Le lendemain soir, la musique du régiment de chasseurs jouait de nouveau sur le boulevard et de nouveau, des officiers, des junkers, des soldats et des jeunes femmes en habits de fête se promenaient autour du kiosque et dans les allées d’acacias blancs, fleuris et parfumés.

Kalouguine, le prince Galtzine et un colonel quelconque marchaient bras dessus, bras dessous et causaient de l’affaire d’hier. Le sujet principal de leur conversation, comme il arrive toujours en pareil cas, n’était pas tant l’affaire elle-même que la participation que s’y attribuent volontiers ceux qui la racontent. Les visages et les voix avaient une expression sérieuse, presque triste, comme si les pertes d’hier touchaient fortement et attristaient chacun. Mais à vrai dire presqu’aucun d’eux n’avait perdu quelqu’un de très proche. Cette expression de tristesse n’était qu’une expression officielle qu’ils croyaient de leur devoir de prendre.

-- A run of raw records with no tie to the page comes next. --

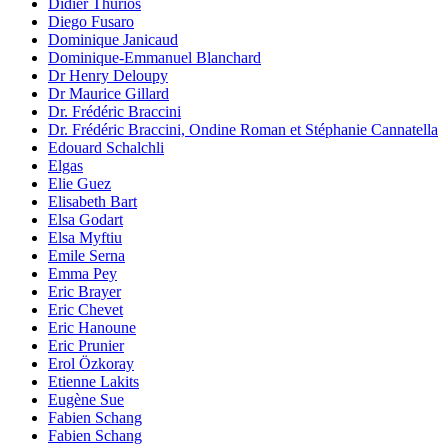
Didier Thurios
Diego Fusaro
Dominique Janicaud
Dominique-Emmanuel Blanchard
Dr Henry Deloupy
Dr Maurice Gillard
Dr. Frédéric Braccini
Dr. Frédéric Braccini, Ondine Roman et Stéphanie Cannatella
Edouard Schalchli
Elgas
Elie Guez
Elisabeth Bart
Elsa Godart
Elsa Myftiu
Emile Serna
Emma Pey
Eric Brayer
Eric Chevet
Eric Hanoune
Eric Prunier
Erol Özkoray
Etienne Lakits
Eugène Sue
Fabien Schang
Fabien Schang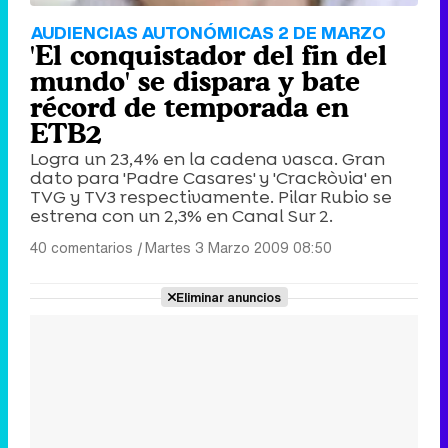
AUDIENCIAS AUTONÓMICAS 2 DE MARZO
'El conquistador del fin del
mundo' se dispara y bate
récord de temporada en
ETB2
Logra un 23,4% en la cadena vasca. Gran
dato para 'Padre Casares' y 'Crackòvia' en
TVG y TV3 respectivamente. Pilar Rubio se
estrena con un 2,3% en Canal Sur 2.
40 comentarios
|
Martes 3 Marzo 2009 08:50
Eliminar anuncios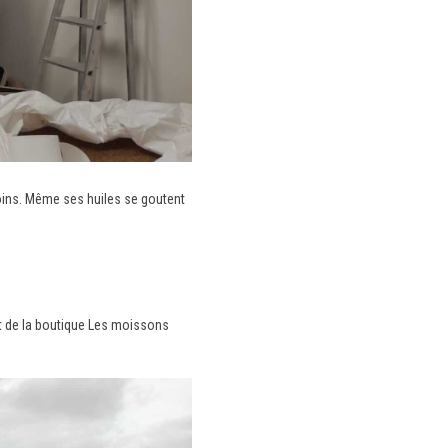
soins. Même ses huiles se goutent
t de la boutique
Les moissons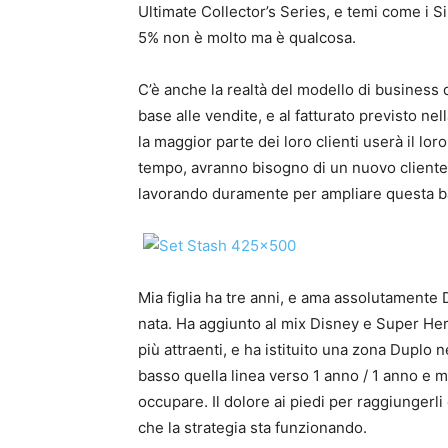
Ultimate Collector’s Series, e temi come i S
5% non è molto ma è qualcosa.
C’è anche la realtà del modello di business
base alle vendite, e al fatturato previsto nell
la maggior parte dei loro clienti userà il lo
tempo, avranno bisogno di un nuovo cliente 
lavorando duramente per ampliare questa bar
Mia figlia ha tre anni, e ama assolutamente
nata. Ha aggiunto al mix Disney e Super Her
più attraenti, e ha istituito una zona Duplo 
basso quella linea verso 1 anno / 1 anno e m
occupare. Il dolore ai piedi per raggiungerl
che la strategia sta funzionando.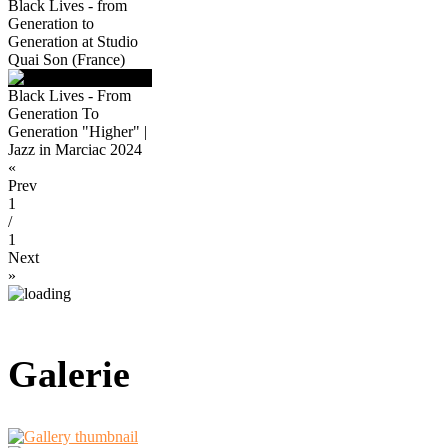
Black Lives - from
Generation to
Generation at Studio
Quai Son (France)
Black Lives - From
Generation To
Generation "Higher" |
Jazz in Marciac 2024
«
Prev
1
/
1
Next
»
Galerie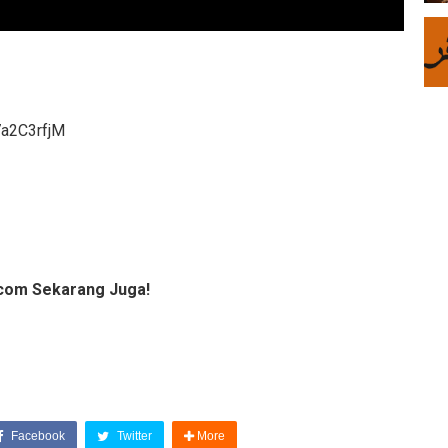
7a2C3rfjM
com Sekarang Juga!
Facebook
Twitter
More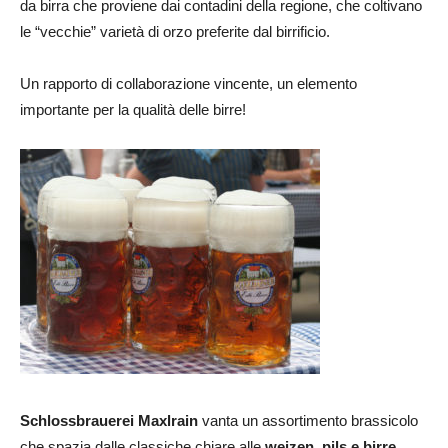
da birra che proviene dai contadini della regione, che coltivano
le “vecchie” varietà di orzo preferite dal birrificio.
Un rapporto di collaborazione vincente, un elemento
importante per la qualità delle birre!
Schlossbrauerei Maxlrain
vanta un assortimento brassicolo
che spazia dalle classiche chiare alle
weizen, pils e birre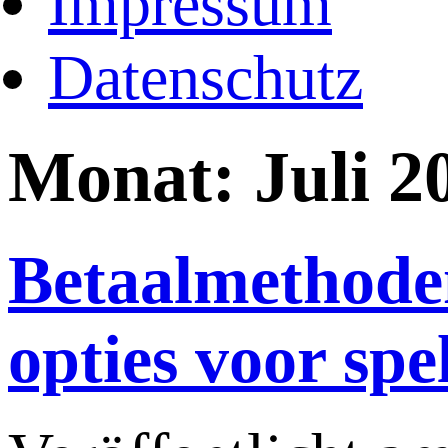
Impressum
Datenschutz
Monat:
Juli 2
Betaalmethode
opties voor spe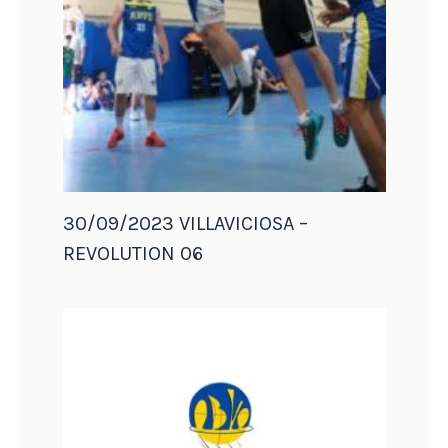
30/09/2023 VILLAVICIOSA –
REVOLUTION 06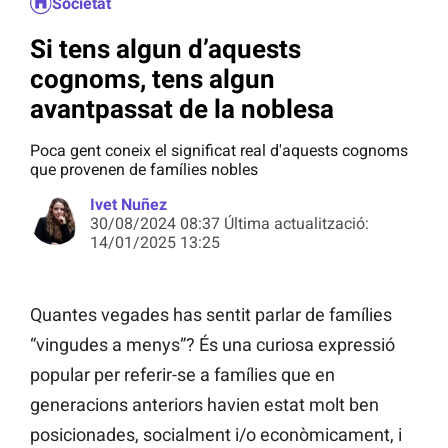
Societat
Si tens algun d’aquests
cognoms, tens algun
avantpassat de la noblesa
Poca gent coneix el significat real d'aquests cognoms
que provenen de famílies nobles
Ivet Nuñez
30/08/2024 08:37 Última actualització:
14/01/2025 13:25
Quantes vegades has sentit parlar de famílies
“vingudes a menys”? És una curiosa expressió
popular per referir-se a famílies que en
generacions anteriors havien estat molt ben
posicionades, socialment i/o econòmicament, i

Au contraire Kalouguine et le colonel, bien qu’ils fussent de braves gens, étaient disposés à voir chaque jour une affaire pareille pour recevoir chaque fois le sabre d’or et le titre de général-major. J’aime entendre traiter de monstre le conquérant qui, par ambition personnelle, perd des milliers d’hommes. Mais interrogez en conscience le sous-lieutenant Petrouchov et le lieutenant Antonov et d’autres, chacun de nous est un petit Napoléon, un petit monstre et peut évidemment faire une bataille, tuer une centaine d’hommes, rien que pour recevoir une autre étoile ou un tiers d’appointements d’indemnité.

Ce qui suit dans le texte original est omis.